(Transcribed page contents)
▬▬▬
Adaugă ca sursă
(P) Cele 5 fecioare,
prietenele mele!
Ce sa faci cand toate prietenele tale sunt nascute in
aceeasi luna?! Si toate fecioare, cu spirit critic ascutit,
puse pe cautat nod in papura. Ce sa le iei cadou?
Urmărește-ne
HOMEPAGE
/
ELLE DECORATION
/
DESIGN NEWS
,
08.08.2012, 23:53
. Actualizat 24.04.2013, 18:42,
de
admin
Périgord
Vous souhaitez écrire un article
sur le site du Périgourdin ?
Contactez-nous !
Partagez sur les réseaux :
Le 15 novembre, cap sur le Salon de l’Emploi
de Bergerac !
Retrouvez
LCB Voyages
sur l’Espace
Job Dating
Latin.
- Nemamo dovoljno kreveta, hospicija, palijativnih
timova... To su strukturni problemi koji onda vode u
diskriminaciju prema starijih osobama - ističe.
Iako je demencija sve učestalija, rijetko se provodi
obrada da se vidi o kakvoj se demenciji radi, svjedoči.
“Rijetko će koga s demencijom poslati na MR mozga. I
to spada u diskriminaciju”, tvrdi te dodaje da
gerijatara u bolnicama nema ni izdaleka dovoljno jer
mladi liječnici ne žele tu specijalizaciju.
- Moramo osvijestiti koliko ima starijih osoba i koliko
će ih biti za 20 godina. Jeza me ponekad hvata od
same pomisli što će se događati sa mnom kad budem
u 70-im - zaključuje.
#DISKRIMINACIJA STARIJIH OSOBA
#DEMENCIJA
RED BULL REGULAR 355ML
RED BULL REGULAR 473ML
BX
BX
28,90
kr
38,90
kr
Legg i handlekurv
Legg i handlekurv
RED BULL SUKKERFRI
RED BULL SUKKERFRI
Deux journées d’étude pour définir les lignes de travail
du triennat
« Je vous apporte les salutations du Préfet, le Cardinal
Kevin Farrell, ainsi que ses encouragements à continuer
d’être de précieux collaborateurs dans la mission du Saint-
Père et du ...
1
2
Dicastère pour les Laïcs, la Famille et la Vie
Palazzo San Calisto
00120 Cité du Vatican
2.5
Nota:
▬▬▬
:: What needs to be done ::
Can you restate every record above word for word?

:: Your solution ::
Adaugă ca sursă
(P) Cele 5 fecioare,
prietenele mele!
Ce sa faci cand toate prietenele tale sunt nascute in
aceeasi luna?! Si toate fecioare, cu spirit critic ascutit,
puse pe cautat nod in papura. Ce sa le iei cadou?
Urmărește-ne
HOMEPAGE
/
ELLE DECORATION
/
DESIGN NEWS
,
08.08.2012, 23:53
. Actualizat 24.04.2013, 18:42,
de
admin
Périgord
Vous souhaitez écrire un article
sur le site du Périgourdin ?
Contactez-nous !
Partagez sur les réseaux :
Le 15 novembre, cap sur le Salon de l’Emploi
de Bergerac !
Retrouvez
LCB Voyages
sur l’Espace
Job Dating
Latin.
- Nemamo dovoljno kreveta, hospicija, palijativnih
timova... To su strukturni problemi koji onda vode u
diskriminaciju prema starijih osobama - ističe.
Iako je demencija sve učestalija, rijetko se provodi
obrada da se vidi o kakvoj se demenciji radi, svjedoči.
“Rijetko će koga s demencijom poslati na MR mozga. I
to spada u diskriminaciju”, tvrdi te dodaje da
gerijatara u bolnicama nema ni izdaleka dovoljno jer
mladi liječnici ne žele tu specijalizaciju.
- Moramo osvijestiti koliko ima starijih osoba i koliko
će ih biti za 20 godina. Jeza me ponekad hvata od
same pomisli što će se događati sa mnom kad budem
u 70-im - zaključuje.
#DISKRIMINACIJA STARIJIH OSOBA
#DEMENCIJA
RED BULL REGULAR 355ML
RED BULL REGULAR 473ML
BX
BX
28,90
kr
38,90
kr
Legg i handlekurv
Legg i handlekurv
RED BULL SUKKERFRI
RED BULL SUKKERFRI
Deux journées d’étude pour définir les lignes de travail
du triennat
« Je vous apporte les salutations du Préfet, le Cardinal
Kevin Farrell, ainsi que ses encouragements à continuer
d’être de précieux collaborateurs dans la mission du Saint-
Père et du ...
1
2
Dicastère pour les Laïcs, la Famille et la Vie
Palazzo San Calisto
00120 Cité du Vatican
2.5
Nota:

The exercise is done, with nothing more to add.